Charles Schwab a manifesté son intérêt à entrer sur les marchés de prédiction dans le cadre de son examen plus large de produits. Le PDG Rick Wurster a déclaré aux investisseurs que la société étudiait la possibilité d'offrir de tels services à l'avenir.
Wurster a déclaré que les marchés de prédiction n'avaient pas suscité un "intérêt considérable" chez certains clients lors de discussions récentes.
Il a également noté que Schwab "examinerait attentivement" le secteur et a décrit la mise en place comme "assez simple" à introduire si l'entreprise allait de l'avant.
Schwab a déclaré que toute offre potentielle éviterait le sport, la politique et la culture populaire. L'entreprise vise à rester concentrée sur les services d'investissement liés à la planification financière à long terme.

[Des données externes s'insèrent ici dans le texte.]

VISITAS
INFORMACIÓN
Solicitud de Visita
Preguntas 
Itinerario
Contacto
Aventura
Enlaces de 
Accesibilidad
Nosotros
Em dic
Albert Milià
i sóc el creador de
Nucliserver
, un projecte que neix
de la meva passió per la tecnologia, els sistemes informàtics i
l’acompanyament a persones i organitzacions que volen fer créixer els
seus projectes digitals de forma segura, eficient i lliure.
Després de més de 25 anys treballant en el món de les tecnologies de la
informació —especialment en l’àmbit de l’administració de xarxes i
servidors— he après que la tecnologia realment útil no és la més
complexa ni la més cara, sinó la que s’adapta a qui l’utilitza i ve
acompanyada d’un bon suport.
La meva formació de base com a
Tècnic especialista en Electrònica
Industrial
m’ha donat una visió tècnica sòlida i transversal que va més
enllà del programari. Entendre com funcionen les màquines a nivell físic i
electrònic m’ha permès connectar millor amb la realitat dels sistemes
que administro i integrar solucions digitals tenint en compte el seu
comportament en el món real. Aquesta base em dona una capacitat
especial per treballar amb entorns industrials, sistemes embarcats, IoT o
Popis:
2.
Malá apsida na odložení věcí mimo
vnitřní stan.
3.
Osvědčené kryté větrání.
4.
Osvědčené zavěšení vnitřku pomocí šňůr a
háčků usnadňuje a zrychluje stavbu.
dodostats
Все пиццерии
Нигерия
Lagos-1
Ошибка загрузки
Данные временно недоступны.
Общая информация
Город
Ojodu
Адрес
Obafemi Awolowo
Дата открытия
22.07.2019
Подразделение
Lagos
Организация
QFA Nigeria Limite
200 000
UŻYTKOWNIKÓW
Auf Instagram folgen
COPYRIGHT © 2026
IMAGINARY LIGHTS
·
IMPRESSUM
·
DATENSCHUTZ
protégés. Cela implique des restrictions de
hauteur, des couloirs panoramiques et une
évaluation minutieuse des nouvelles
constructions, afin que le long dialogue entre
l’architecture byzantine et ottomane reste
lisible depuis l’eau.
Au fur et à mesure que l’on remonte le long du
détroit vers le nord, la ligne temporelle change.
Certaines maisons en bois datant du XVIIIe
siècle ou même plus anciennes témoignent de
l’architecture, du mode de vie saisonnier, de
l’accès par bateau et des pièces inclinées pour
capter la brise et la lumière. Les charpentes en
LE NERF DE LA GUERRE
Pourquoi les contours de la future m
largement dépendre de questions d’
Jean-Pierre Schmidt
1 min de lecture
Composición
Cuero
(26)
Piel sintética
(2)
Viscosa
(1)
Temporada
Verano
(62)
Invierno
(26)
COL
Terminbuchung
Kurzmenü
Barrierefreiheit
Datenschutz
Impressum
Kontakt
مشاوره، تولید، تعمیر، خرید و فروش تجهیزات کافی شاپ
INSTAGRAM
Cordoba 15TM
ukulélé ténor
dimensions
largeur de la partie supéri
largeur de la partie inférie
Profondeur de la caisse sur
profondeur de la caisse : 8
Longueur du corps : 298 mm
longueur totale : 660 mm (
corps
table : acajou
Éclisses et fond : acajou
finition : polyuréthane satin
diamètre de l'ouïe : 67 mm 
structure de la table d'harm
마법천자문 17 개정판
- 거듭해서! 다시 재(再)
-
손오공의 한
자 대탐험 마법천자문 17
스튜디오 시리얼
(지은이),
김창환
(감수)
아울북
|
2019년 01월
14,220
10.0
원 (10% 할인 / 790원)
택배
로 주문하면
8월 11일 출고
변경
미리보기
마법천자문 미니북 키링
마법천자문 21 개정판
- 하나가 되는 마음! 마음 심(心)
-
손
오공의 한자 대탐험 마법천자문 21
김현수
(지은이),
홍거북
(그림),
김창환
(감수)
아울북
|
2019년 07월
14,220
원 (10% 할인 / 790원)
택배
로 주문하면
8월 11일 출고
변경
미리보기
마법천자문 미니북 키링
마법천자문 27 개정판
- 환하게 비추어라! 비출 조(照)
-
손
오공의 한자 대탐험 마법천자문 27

Wurster a indiqué que les produits de prédiction en dehors de ce cadre ne seraient pas recherchés. Il a ajouté que "les gens perdent généralement de l'argent" sur les marchés de type jeu de hasard, ce qui soutient l'approche de l'entreprise de limiter l'exposition aux domaines spéculatifs.
Par ailleurs, Citadel Securities a également exprimé son intérêt pour le développement des marchés de prédiction. Le président Jim Esposito a déclaré que la société "surveille absolument les développements", tout en notant que les niveaux d'activité sont encore limités.

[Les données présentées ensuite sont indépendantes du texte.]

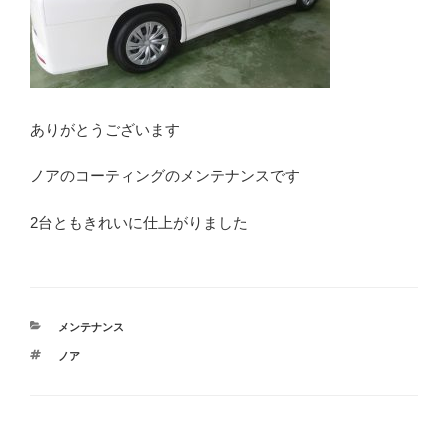
ありがとうございます
ノアのコーティングのメンテナンスです
2台ともきれいに仕上がりました
カ
メンテナンス
テ
タ
ノア
ゴ
グ
リ
ー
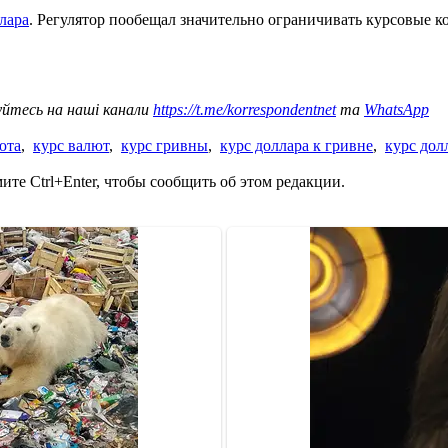
лара
. Регулятор пообещал значительно ограничивать курсовые ко
уйтесь на наші канали
https://t.me/korrespondentnet
та
WhatsApp
юта
,
курс валют
,
курс гривны
,
курс доллара к гривне
,
курс дол
те Ctrl+Enter, чтобы сообщить об этом редакции.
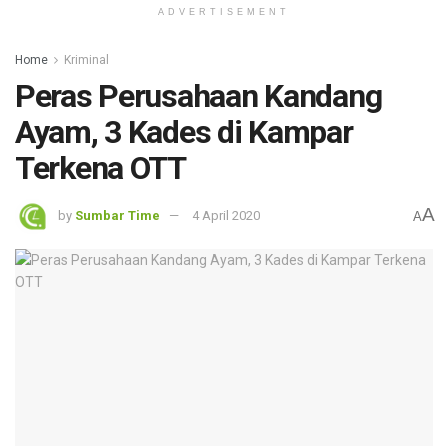
ADVERTISEMENT
Home
Kriminal
Peras Perusahaan Kandang
Ayam, 3 Kades di Kampar
Terkena OTT
A
by
Sumbar Time
4 April 2020
A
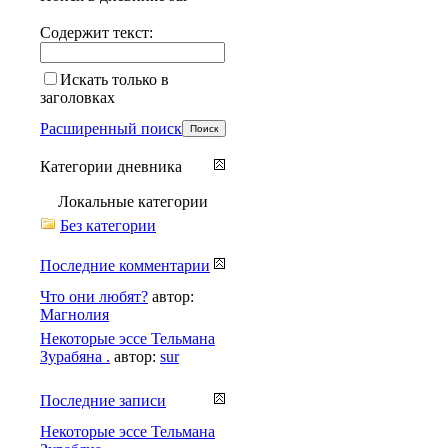
Содержит текст:
Искать только в
заголовках
Расширенный поиск
Категории дневника
Локальные категории
Без категории
Последние комментарии
Что они любят?
автор:
Магнолия
Некоторые эссе Тельмана
Зурабяна .
автор:
sur
Последние записи
Некоторые эссе Тельмана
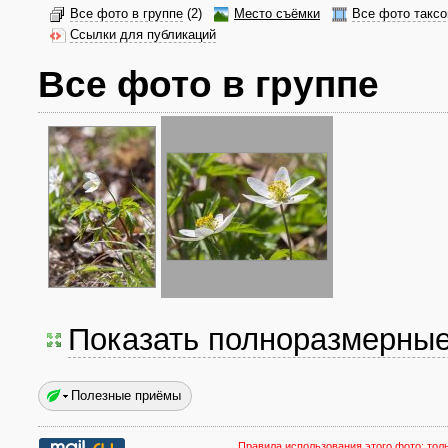
Все фото в группе
(2)
Место съёмки
Все фото таксо
Ссылки для публикаций
Все фото в группе
Показать полноразмерны
Полезные приёмы
Правила использования этого фото:
тол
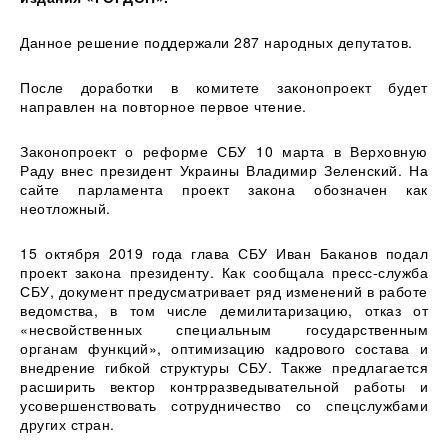
Данное решение поддержали 287 народных депутатов.
После доработки в комитете законопроект будет
направлен на повторное первое чтение.
Законопроект о реформе СБУ 10 марта в Верховную
Раду внес президент Украины Владимир Зеленский. На
сайте парламента проект закона обозначен как
неотложный.
15 октября 2019 года глава СБУ Иван Баканов подал
проект закона президенту. Как сообщала пресс-служба
СБУ, документ предусматривает ряд изменений в работе
ведомства, в том числе демилитаризацию, отказ от
«несвойственных специальным государственным
органам функций», оптимизацию кадрового состава и
внедрение гибкой структуры СБУ. Также предлагается
расширить вектор контрразведывательной работы и
усовершенствовать сотрудничество со спецслужбами
других стран.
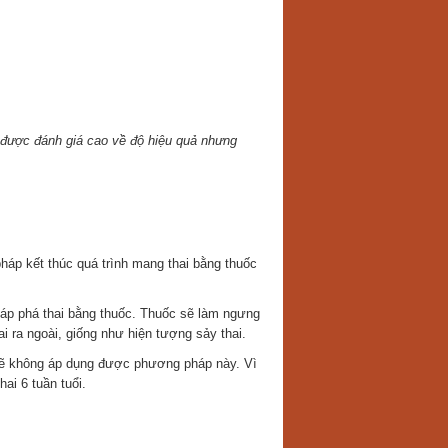
à được đánh giá cao về độ hiệu quả nhưng
háp kết thúc quá trình mang thai bằng thuốc
pháp phá thai bằng thuốc. Thuốc sẽ làm ngưng
ai ra ngoài, giống như hiện tượng sảy thai.
ì sẽ không áp dụng được phương pháp này. Vì
ai 6 tuần tuổi.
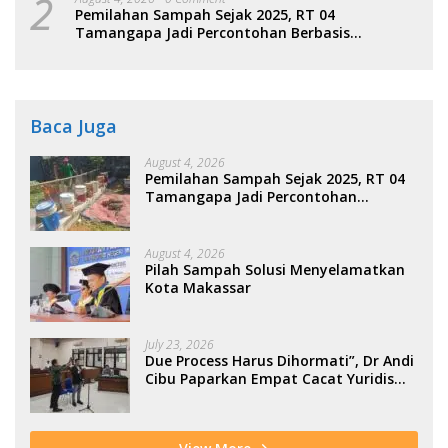
2
Pemilahan Sampah Sejak 2025, RT 04
Tamangapa Jadi Percontohan Berbasis
Kolaborasi Warga
Baca Juga
August 4, 2026
Pemilahan Sampah Sejak 2025, RT 04
Tamangapa Jadi Percontohan
Berbasis Kolaborasi Warga
August 4, 2026
Pilah Sampah Solusi Menyelamatkan
Kota Makassar
July 23, 2026
Due Process Harus Dihormati”, Dr Andi
Cibu Paparkan Empat Cacat Yuridis
PTDH ASN Morowali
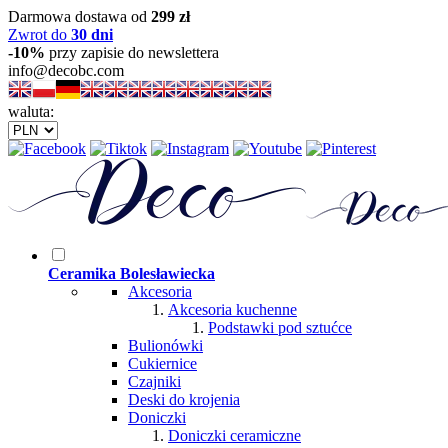
Darmowa dostawa od
299 zł
Zwrot do
30 dni
-10%
przy zapisie do newslettera
info@decobc.com
waluta:
Ceramika Bolesławiecka
Akcesoria
Akcesoria kuchenne
Podstawki pod sztućce
Bulionówki
Cukiernice
Czajniki
Deski do krojenia
Doniczki
Doniczki ceramiczne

Esposito a ajouté qu'il est "certainement possible" que Citadel y participe à l'avenir. Cependant, il a affirmé que l'entreprise "n'en est pas encore là" en raison de la faible liquidité des plateformes actuelles, suggérant qu'une participation plus large dépend de la croissance du marché.

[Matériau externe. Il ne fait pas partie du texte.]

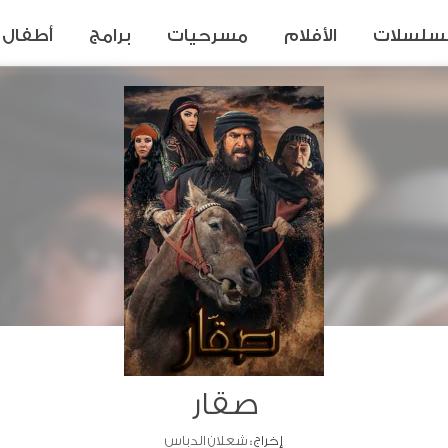
سلسلات
الأفلام
مسرحيات
برامج
أطفال
صقار
إخراج :
شعلان الدباس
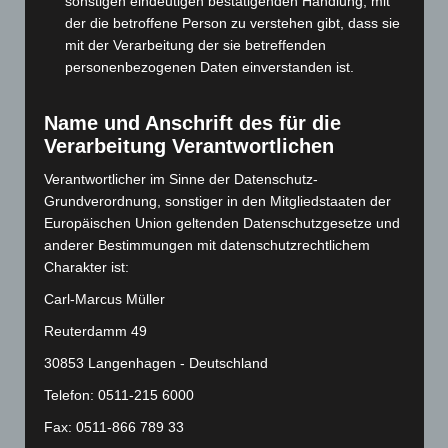
sonstigen eindeutigen bestätigenden Handlung, mit
der die betroffene Person zu verstehen gibt, dass sie
Februar 2024
(103)
mit der Verarbeitung der sie betreffenden
Januar 2024
(111)
personenbezogenen Daten einverstanden ist.
Dezember 2023
(130)
November 2023
(130)
Name und Anschrift des für die
Verarbeitung Verantwortlichen
Oktober 2023
(114)
September 2023
(133)
Verantwortlicher im Sinne der Datenschutz-
Grundverordnung, sonstiger in den Mitgliedstaaten der
August 2023
(134)
Europäischen Union geltenden Datenschutzgesetze und
Juli 2023
(118)
anderer Bestimmungen mit datenschutzrechtlichem
Juni 2023
(142)
Charakter ist:
Mai 2023
(139)
Carl-Marcus Müller
April 2023
(155)
Reuterdamm 49
März 2023
(174)
30853 Langenhagen - Deutschland
Februar 2023
(154)
Telefon: 0511-215 6000
Januar 2023
(140)
Fax: 0511-866 789 33
Dezember 2022
(130)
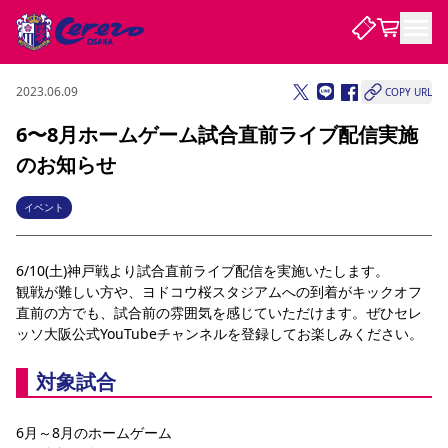
2023.06.09
COPY URL
試合・チーム
6〜8月ホームゲーム試合直前ライブ配信実施
のお知らせ
観戦する
試合について
試合日程 / 結果
順位表
イベント
クラブを知る
チケット
チームについて
6/10(土)神戸戦より試合直前ライブ配信を実施いたします。
チケット情報
販売スケジュール
価格・席種
購入方法
選手・スタッフ
スケジュール
メディア情報
アクセス
レディース
シーズンシート
法人シーズンシート
福祉サービス
団体チケット
観戦が難しい方や、ヨドコウ桜スタジアムへの到着がキックオフ
アカデミー
ハナサカプレーヤー
歴代所属選手
ファンクラブ
特定興行入場券
セレッソ大阪について
譲渡サービス
リセールサービス
直前の方でも、試合前の雰囲気を感じていただけます。ぜひセレ
ッソ大阪公式YouTubeチャンネルを登録してお楽しみください。
クラブ紹介
観戦ガイド
沿革
シーズン記録
求人情報
ニュース
ファンクラブ
初めて観戦ガイド
サポートする
キッズ向けサービス
グルメ
マッチデープログラム
対象試合
観戦マナー&ルール
ビジターサポーター観戦ガイド
公式アプリ
SAKURA SOCIO
SAKURA POINT Program
招待券引換方法
先行入場
パートナー企業募集中
セレッソ大阪VISAカード
サポートスタッフ
まいセレチケット
会員規定
婚姻届・出生届・命名書
セレッソアイデアちょうだいな
スタジアム
応援商店街
6月～8月のホームゲーム
レディース
ニュース
Lise（ライセンスビジネス）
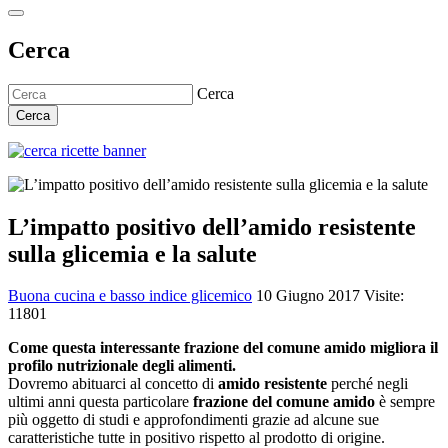
Cerca
Cerca
Cerca
L’impatto positivo dell’amido resistente
sulla glicemia e la salute
Buona cucina e basso indice glicemico
10 Giugno 2017
Visite:
11801
Come questa interessante frazione del comune amido migliora il
profilo nutrizionale degli alimenti.
Dovremo abituarci al concetto di
amido resistente
perché negli
ultimi anni questa particolare
frazione del comune amido
è sempre
più oggetto di studi e approfondimenti grazie ad alcune sue
caratteristiche tutte in positivo rispetto al prodotto di origine.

Citadel a montré plus d'intérêt pour les contrats basés sur des événements liés aux risques financiers plutôt qu'aux résultats de divertissement ou sportifs. L'entreprise voit une utilisation possible dans des domaines tels que les contrats liés aux élections qui peuvent affecter le comportement du marché.
Esposito a déclaré que de tels contrats pourraient offrir un "moyen clair et distinct" aux investisseurs de gérer les risques. Il a également affirmé qu'il existe "un bon cas d'utilisation et une logique industrielle" pour ces outils, car les clients recherchent des moyens de couvrir des expositions spécifiques.